--- Exercise data Enclosed Below ---
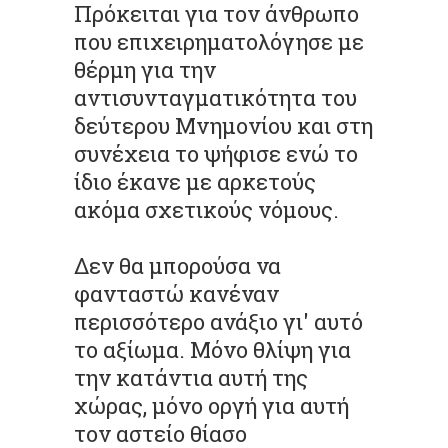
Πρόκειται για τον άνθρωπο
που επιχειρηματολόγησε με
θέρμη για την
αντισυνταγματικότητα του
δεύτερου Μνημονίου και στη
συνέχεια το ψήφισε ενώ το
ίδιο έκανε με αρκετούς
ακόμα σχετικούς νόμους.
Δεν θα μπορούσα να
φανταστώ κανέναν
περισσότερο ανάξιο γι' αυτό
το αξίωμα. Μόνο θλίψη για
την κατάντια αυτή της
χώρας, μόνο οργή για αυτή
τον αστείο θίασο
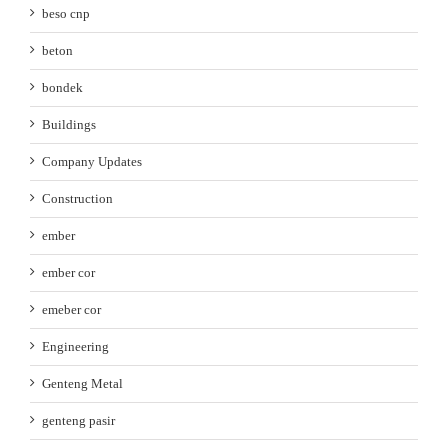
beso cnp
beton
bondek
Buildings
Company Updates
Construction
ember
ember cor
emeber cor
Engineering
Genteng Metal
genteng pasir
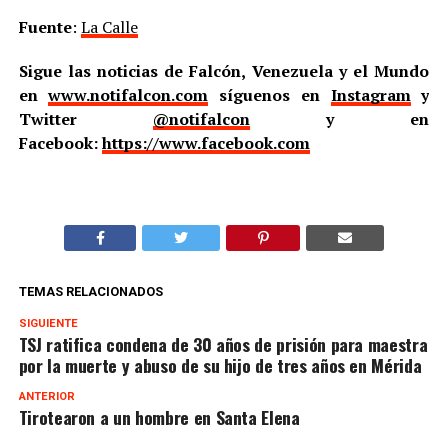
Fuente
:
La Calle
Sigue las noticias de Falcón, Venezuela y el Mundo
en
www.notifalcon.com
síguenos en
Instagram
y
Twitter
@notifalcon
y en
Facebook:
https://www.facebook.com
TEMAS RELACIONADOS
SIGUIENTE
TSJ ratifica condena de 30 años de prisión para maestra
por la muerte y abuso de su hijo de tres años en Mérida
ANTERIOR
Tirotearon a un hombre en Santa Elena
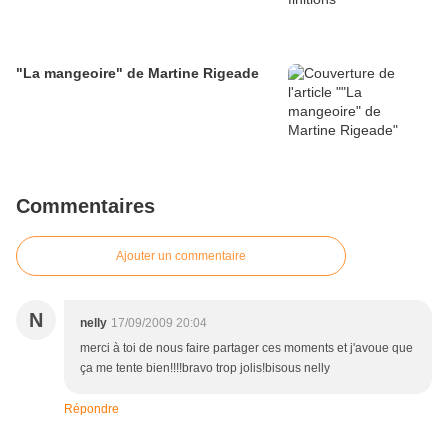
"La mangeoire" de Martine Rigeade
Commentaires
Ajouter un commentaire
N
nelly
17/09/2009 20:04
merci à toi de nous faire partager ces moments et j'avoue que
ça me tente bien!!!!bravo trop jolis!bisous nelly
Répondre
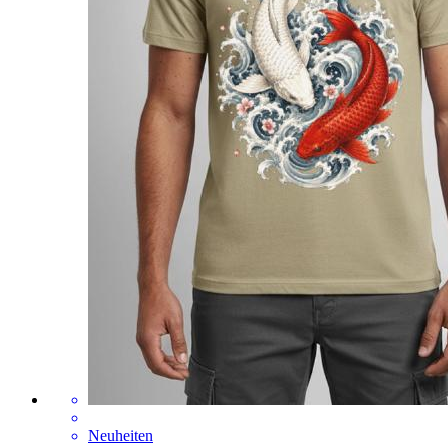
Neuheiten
--- End of Enclosed Exercise data ---
--- Exercise data Enclosed Below ---
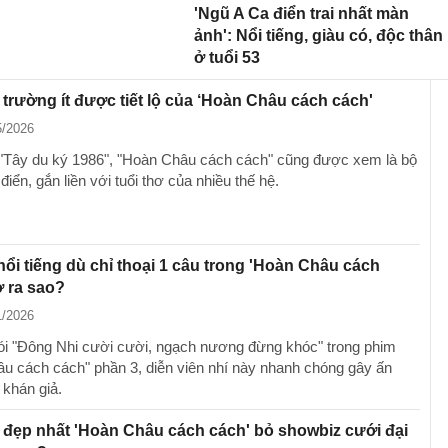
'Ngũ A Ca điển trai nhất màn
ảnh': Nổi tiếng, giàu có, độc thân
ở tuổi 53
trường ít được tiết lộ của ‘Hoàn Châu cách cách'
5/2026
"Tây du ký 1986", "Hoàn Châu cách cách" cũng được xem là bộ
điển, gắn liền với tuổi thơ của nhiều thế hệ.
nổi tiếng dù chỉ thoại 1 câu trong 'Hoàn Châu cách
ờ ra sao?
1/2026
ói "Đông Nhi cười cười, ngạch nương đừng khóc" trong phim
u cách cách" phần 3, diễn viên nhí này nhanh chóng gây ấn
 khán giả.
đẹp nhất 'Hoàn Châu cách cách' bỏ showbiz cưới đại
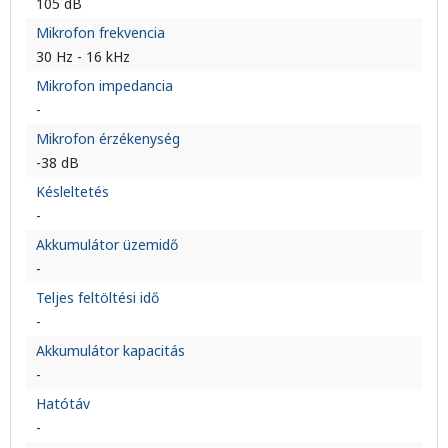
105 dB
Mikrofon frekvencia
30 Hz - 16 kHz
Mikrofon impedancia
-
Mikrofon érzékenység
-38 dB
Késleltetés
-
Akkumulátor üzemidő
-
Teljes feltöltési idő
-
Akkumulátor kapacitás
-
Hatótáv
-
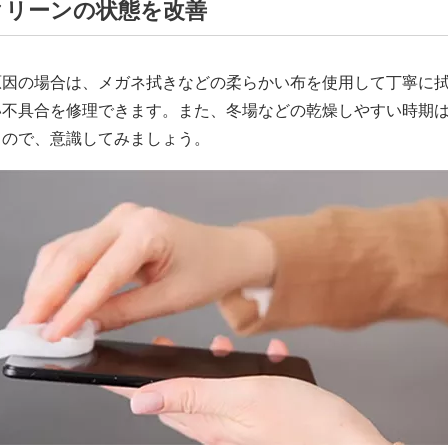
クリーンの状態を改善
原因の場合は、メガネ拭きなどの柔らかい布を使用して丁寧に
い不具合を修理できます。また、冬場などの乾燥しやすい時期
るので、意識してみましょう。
--- End of Enclosed Exercise data ---
▶ _Task instructions_
Filter the entries and keep only the lines holding "Hoàn".

▶ _Written answer_
trường ít được tiết lộ của ‘Hoàn Châu cách cách'
"Tây du ký 1986", "Hoàn Châu cách cách" cũng được xem là bộ
nổi tiếng dù chỉ thoại 1 câu trong 'Hoàn Châu cách
đẹp nhất 'Hoàn Châu cách cách' bỏ showbiz cưới đại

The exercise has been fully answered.